El agua seguía cayendo, tibia, como si intentara aliviarle las heridas. Pero no lo lograba. El dolor era demasiado profundo.
—¿Qué hago con este amor que me está matando? —susurró Aitana, su voz apenas audible entre el eco del agua.
Miró hacia arriba, como si esperara una respuesta divina.
En ese momento, golpearon la puerta.
—Aitana… —la voz de Ezra sonó más baja, casi insegura—. Abre, por favor. Hablemos.
Ella no respondió.
No quería hablar. No quería que él la viera así: rota, derrotada, vulnerable.
—Sé que estás llorando. Lo escucho… —agregó él, más suave—. No quise herirte así. Solo… solo me siento atrapado.
¿Atrapado?
Esa palabra encendió una chispa dentro de ella. ¿Era él la víctima ahora?
Aitana se levantó lentamente, apagó la regadera y se miró al espejo empañado. Deslizó la palma sobre el cristal hasta ver su reflejo. O al menos lo que quedaba de él. Sus ojos estaban hinchados, su cara pálida, sus labios temblorosos. No era la mujer alegre que solía ser. Era un fantasma en carne viva.
Y sin embargo… ahí seguía. En pie.
Se quitó el vestido con dificultad. El peso del agua lo había vuelto una armadura pesada. Lo dejó caer al suelo y se envolvió en una bata de toalla. Salió del baño con pasos lentos, con el corazón aún golpeado.
Abrió la puerta.
Ezra estaba allí, de pie, con el ceño fruncido. Iba a decir algo, pero ella levantó una mano.
—No digas nada —dijo, con una voz tranquila que escondía un volcán—. No quiero explicaciones. No las necesito.
Él la miró, confundido. Por primera vez, no sabía qué decir.
—No quiero pelear. No ahora. No más —continuó ella—. Puedes dormir en la habitación de invitados. Y no te preocupes, Ezra… no voy a firmar el divorcio solo porque te conviene.
Él frunció el ceño.
—¿Sigues con eso?
—Sí. Porque aunque me duela, tengo derecho a quedarme.

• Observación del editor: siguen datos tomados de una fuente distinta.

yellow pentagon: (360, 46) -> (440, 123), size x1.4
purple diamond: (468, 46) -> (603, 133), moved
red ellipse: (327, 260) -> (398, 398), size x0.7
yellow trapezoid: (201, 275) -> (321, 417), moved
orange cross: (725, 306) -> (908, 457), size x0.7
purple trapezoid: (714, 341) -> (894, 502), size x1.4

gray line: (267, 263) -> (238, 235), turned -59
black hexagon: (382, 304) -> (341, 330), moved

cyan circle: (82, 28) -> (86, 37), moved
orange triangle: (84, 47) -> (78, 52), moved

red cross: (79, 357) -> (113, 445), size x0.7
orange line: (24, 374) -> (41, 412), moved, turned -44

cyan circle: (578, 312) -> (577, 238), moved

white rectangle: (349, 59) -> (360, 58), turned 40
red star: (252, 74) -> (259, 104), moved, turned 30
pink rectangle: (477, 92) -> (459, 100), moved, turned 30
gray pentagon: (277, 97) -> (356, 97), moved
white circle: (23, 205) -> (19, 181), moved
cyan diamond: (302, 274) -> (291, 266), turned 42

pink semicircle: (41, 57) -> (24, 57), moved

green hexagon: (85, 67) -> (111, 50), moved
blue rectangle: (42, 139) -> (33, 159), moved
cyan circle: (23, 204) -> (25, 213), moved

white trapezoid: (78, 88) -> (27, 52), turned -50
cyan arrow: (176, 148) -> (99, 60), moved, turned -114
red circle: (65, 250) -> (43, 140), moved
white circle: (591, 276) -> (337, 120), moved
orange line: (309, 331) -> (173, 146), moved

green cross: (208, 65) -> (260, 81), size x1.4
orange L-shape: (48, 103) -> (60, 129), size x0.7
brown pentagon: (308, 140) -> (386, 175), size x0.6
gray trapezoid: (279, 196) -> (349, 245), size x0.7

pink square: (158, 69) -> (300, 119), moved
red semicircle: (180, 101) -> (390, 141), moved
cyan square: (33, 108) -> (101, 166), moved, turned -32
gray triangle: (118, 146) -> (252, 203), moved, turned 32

Así como tú tenías derecho a irte… y no lo hiciste.
Se giró y caminó hacia el vestidor sin mirarlo.
Ezra permaneció unos segundos inmóvil. Luego, sin decir nada más, bajó las escaleras. La puerta de la habitación de invitados se cerró con un suave clic.
Y en la suite principal, Aitana soltó el aire que venía conteniendo.
Estaba herida. Pero no destruida.
Ya no lloraba con desesperación. Ahora lloraba con rabia.
Y esa rabia… era el inicio de algo nuevo.